CAN'T TEACH old dogs new tricks, so it's said. Same thing, ho-hum, holds ever true for one of the Philippine's most doggone institution: the Commission on Elections (Comelec).
Hereunder is a reprint of my latest opinion column in Sun.Star Cebu (July 18, 2007):
Infernal affairs
One doesn't have to be bad to go to hell. Doing good, like coming to terms with your right to be a registered voter, would be enough for a soul-scorching ordeal.
Nope, the gospel of Matthews had it mixed up when he bid you and me to "enter through the narrow gate." Where heaven doesn't wait at the end of the queue, the portal of the local office of the Commission on Elections (Comelec) is neither wide nor broad, but it still "leads to destruction, and there are many who enter through it."
Horror happens not only when the cold crawls up one's spine, but also when one's head shakes. Or pivots a la Linda Blair when one's eyeballs dilate at this jolly dreadful dispatch: “The first day of registration for the synchronized barangay and Sangguniang Kabataan (SK) elections in Oct. 29 saw an impatient and rowdy crowd jeering at Cebu City Commission on Elections (Comelec) personnel for the delay."
Mayhem ran loose, so the report goes. Registration process "took seven hours to finish for some…Priority numbers were distributed late in the morning, but not everyone lining up received one." Were they waiting for Godot?
Come along with an exorcist, quick. Brace yourself for the slow burn of boredom, if not the creepy probability of a demonic possession when elbowing your way through the Comelec throng. Restless, they might as well be smoking out of their ears and spewing sulfur at the Comelec personnel who must have been cowering at their wit's end as if confronted by a lynch mob.
“Dalawang bagay lang ang mahalaga sa mundo," the cuckolded clock-repair guy in Ishmael Bernal's classic Ikaw ay Akin waxes philosophic. “Paghahanap at paghihintay."
But searching for systematic process and waiting for deliverance proved for those who went to Comelec no less harrowing than waiting in line for the gas chamber. Literally so, if we reckon how many had to endure inhaling a whiff of lethal wind breaking from the bowels, let alone Comelec's miasma of mismanagement.
Digging up the dead does seem less dire than getting a grip on the poll body's rot—from its putrid process of registration to its worm's pace of counting the votes, no thanks to its failure to latch on to modernization and to computerize the election process.
Pray tell, what unspeakable wrongs have we, especially those voter-wannabes, done in our previous lives to deserve a purgatory via Comelec? Everything awful about it has been aired out ad nauseam, and yet it continues to roil up the throat like regurgitated vomit.

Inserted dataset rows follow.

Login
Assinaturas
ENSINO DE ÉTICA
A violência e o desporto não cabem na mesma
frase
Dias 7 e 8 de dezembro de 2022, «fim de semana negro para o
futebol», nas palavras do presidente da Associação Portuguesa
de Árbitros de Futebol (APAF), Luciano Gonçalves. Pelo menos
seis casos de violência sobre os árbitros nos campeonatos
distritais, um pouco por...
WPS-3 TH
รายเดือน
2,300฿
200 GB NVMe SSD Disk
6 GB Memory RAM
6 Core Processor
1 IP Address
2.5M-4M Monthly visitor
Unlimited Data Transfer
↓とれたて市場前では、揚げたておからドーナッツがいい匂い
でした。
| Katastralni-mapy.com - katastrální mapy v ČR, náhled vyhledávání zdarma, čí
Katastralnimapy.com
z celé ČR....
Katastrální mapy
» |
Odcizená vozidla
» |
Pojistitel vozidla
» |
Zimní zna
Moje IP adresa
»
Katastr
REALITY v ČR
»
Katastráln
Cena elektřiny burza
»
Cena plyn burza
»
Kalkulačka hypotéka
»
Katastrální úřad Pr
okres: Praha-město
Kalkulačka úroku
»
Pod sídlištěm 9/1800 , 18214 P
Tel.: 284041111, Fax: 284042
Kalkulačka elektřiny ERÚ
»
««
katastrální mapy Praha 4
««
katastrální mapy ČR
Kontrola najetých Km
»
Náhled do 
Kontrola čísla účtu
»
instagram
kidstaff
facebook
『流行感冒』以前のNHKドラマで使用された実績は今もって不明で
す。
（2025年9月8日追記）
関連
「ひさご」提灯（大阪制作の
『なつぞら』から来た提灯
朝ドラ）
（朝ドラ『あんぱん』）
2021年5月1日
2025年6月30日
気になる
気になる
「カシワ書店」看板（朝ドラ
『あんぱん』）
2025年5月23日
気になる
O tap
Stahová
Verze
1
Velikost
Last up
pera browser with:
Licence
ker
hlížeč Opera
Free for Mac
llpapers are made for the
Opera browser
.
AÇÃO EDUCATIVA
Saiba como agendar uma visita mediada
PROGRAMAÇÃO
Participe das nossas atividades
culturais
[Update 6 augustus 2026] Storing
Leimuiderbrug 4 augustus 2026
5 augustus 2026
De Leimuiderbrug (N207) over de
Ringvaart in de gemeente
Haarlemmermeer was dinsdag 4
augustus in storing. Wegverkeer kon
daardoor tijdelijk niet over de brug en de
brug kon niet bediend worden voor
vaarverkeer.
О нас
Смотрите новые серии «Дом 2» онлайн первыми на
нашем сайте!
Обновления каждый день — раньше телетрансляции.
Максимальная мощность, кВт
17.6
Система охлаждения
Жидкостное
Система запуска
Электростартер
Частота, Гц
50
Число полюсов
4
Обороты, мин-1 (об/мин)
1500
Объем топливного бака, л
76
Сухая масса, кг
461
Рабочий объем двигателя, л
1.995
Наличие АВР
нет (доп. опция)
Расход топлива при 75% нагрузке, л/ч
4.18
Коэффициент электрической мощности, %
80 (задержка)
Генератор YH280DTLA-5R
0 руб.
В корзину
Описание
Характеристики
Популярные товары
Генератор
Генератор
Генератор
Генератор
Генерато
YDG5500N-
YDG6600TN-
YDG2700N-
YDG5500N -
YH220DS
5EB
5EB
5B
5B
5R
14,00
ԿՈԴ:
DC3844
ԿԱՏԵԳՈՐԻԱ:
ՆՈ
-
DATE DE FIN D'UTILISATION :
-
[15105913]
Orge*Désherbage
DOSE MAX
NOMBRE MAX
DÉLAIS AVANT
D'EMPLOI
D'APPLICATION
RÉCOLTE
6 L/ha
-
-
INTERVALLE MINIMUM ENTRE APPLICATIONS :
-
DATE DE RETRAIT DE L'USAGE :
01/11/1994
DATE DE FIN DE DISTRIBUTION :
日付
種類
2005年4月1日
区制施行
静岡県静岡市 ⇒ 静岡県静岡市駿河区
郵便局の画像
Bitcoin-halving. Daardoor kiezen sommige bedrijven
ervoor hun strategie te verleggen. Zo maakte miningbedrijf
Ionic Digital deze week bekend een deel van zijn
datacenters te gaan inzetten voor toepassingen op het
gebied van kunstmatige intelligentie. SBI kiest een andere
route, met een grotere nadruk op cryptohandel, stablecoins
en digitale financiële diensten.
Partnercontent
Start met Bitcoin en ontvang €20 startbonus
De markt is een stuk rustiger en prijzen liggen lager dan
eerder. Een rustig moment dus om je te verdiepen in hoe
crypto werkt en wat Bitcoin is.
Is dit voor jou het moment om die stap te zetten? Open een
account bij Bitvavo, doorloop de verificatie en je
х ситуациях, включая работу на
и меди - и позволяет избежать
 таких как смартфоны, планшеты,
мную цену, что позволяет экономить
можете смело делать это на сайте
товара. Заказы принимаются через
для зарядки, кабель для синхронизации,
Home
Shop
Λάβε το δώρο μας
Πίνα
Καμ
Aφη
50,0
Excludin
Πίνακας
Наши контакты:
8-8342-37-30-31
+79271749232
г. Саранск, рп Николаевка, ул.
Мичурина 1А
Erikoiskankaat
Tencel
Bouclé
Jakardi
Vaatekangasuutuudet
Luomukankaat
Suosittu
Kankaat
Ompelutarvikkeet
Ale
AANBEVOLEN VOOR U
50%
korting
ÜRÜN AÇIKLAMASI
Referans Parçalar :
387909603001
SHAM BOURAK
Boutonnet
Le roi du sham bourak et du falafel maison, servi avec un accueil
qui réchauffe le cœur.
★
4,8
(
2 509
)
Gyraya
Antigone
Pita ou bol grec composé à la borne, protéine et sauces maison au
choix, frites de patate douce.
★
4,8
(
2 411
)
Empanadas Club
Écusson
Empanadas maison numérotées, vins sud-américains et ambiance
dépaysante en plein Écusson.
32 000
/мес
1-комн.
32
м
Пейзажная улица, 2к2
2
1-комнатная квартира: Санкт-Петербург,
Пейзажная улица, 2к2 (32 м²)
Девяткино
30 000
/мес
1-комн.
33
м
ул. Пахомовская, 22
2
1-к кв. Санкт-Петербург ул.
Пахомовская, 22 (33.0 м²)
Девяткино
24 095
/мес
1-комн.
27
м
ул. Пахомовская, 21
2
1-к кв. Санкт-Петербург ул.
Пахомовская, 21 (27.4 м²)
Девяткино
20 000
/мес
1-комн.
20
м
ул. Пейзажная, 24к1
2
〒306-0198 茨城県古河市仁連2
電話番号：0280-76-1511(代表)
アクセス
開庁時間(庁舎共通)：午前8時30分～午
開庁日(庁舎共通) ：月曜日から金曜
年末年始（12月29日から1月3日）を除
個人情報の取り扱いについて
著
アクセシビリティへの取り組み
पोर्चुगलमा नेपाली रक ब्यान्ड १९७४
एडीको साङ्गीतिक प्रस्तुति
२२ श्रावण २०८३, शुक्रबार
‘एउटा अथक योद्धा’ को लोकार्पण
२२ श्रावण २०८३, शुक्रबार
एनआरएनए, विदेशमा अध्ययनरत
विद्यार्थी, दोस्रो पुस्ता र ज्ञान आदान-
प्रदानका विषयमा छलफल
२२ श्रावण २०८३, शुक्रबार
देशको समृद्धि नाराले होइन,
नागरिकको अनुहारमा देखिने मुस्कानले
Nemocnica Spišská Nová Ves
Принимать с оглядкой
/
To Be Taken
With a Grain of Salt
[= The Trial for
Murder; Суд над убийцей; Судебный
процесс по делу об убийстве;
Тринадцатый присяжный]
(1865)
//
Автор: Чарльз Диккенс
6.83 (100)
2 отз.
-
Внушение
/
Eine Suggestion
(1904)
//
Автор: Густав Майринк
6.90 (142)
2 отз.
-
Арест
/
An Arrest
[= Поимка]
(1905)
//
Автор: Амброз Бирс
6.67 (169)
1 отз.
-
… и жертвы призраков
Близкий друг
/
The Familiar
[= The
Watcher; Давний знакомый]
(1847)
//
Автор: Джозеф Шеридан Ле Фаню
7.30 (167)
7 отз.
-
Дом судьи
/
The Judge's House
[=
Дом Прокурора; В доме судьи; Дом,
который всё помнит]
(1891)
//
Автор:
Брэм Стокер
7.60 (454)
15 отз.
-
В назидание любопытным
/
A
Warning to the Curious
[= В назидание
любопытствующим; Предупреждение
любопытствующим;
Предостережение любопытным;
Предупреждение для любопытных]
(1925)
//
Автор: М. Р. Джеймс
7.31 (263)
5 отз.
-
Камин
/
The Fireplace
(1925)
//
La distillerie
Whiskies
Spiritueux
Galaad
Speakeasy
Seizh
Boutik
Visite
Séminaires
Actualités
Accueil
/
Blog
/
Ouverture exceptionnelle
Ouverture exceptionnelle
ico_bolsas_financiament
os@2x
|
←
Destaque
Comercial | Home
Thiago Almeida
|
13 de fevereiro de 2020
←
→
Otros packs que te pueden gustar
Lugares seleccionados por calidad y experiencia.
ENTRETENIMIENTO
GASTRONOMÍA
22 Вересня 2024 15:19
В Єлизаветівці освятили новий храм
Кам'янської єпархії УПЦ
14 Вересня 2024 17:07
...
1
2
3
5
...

How, then, do you solve a problem like lining up at the Comelec?
Lest you'd resort to shouting fire or strapping yourself with a bogus bomb—God forbid, just because you want badly for the crowd to scamper out of your way—consider whiling away your time with these few options:
* Bring a copy of Proust's La Recherche Du Temps Perdu so that you'd hit two birds with one stone by savoring how to take things slow and remember things past as well as impressing people that you're an intellectual who knows cursing is more elegant in French.
* Lug along your videoke component and earn money by charging people for a chance to warble their ulcers out instead of jarring the air with jeers for Comelec's ears long deaf to the broken record called change.
* Lead the praying of the rosary, but concentrate on the sorrowful mysteries. These, heaven knows, are what unravel in Comelec any given day. It's in the direst circumstance, after all, that one can stretch one's capacity for being holy sort of foolhardy.